Gastbeitrag zu SchulnotenFalsche Erwartungen an das Schulzeugnis
Die Wirtschaft will, dass Schulen ein scanbares Schülerdossier abliefern. Die schulische Beurteilung ersetze aber nie das gegenseitige Kennenlernen, sagt die oberste Schweizer Lehrerin.

Schulzeugnisse seien unbrauchbar für die Wirtschaft. Auf diesen Punkt lässt sich die Botschaft des Positionspapiers «Fehlgeleitete Diskussion über Schulnoten» der Wirtschaftsverbände Economiesuisse und Arbeitgeberverband bringen. Diese fundamentale Kritik ist starker Tobak.
Lehrerinnen und Lehrer investieren unzählige Arbeitsstunden in das Erstellen von Tests, ins Korrigieren, in die Auswertung und in die Besprechung der Resultate mit ihren Schülerinnen und Schülern.
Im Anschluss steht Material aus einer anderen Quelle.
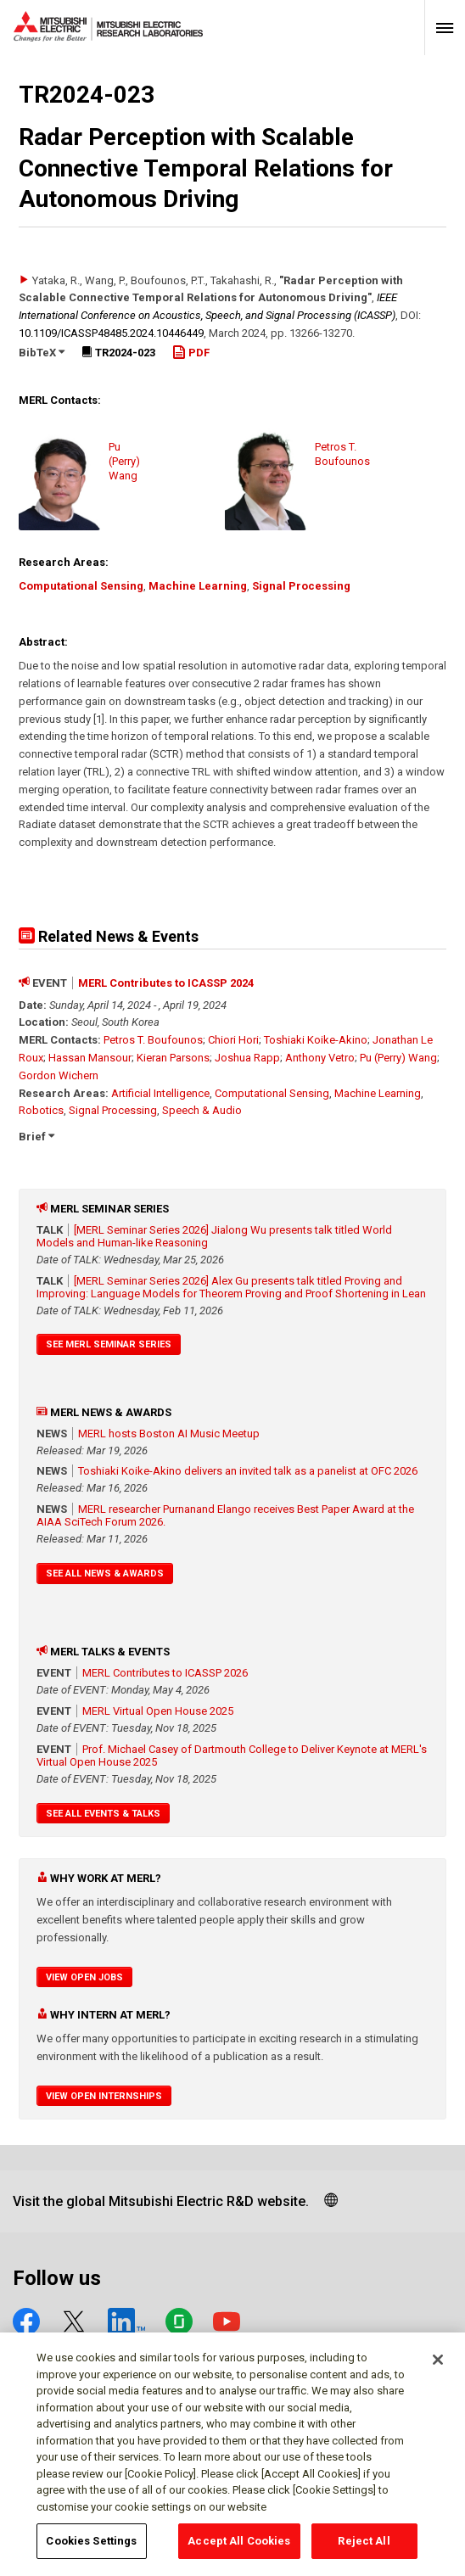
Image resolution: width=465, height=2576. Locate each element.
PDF (191, 352)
Das ist viel mehr als blosse Beurteilung. Das ist pädagogische Arbeit, die sich nicht durch einen standardisierten und schweizweiten Test ersetzen lässt. Zumal es mit Multicheck oder Stellwerktest schon solche Instrumente gibt. Nur: Die gewünschte Aussagekraft haben diese Instrumente ebenfalls nicht. Sie erhöhen nur den in den letzten Jahren sowieso gewachsenen Druck auf Schülerinnen und Schüler.
In einem Punkt stimme ich den Autoren des Papiers zu: Um Noten geht es nicht. Die äussere Form der Beurteilung ist nicht entscheidend. Es geht um die Haltung dahinter: Die Beurteilung muss förderorientiert sein. Sie soll den Schülerinnen und Schülern helfen, sich realistisch einzuschätzen.
Aber keine schulische Beurteilung wird jemals das persönliche Kennenlernen von Kandidatinnen und Kandidaten für eine Lehre vor Ort im Betrieb ersetzen. Darum stützen sich viele Lehrbetriebe bereits heute nur teilweise oder sogar gar nicht auf die Leistungsnachweise von Jugendlichen ab. Diese Betriebe wissen, dass die Anforderungsprofile in einem bestimmten Beruf nicht unbedingt mit den Anforderungen in der Schule korrelieren. Die Motivation, das soziale Verhalten und die Rücksichtnahme auf die Gegebenheiten vor Ort sind wichtiger als Zeugnisnoten.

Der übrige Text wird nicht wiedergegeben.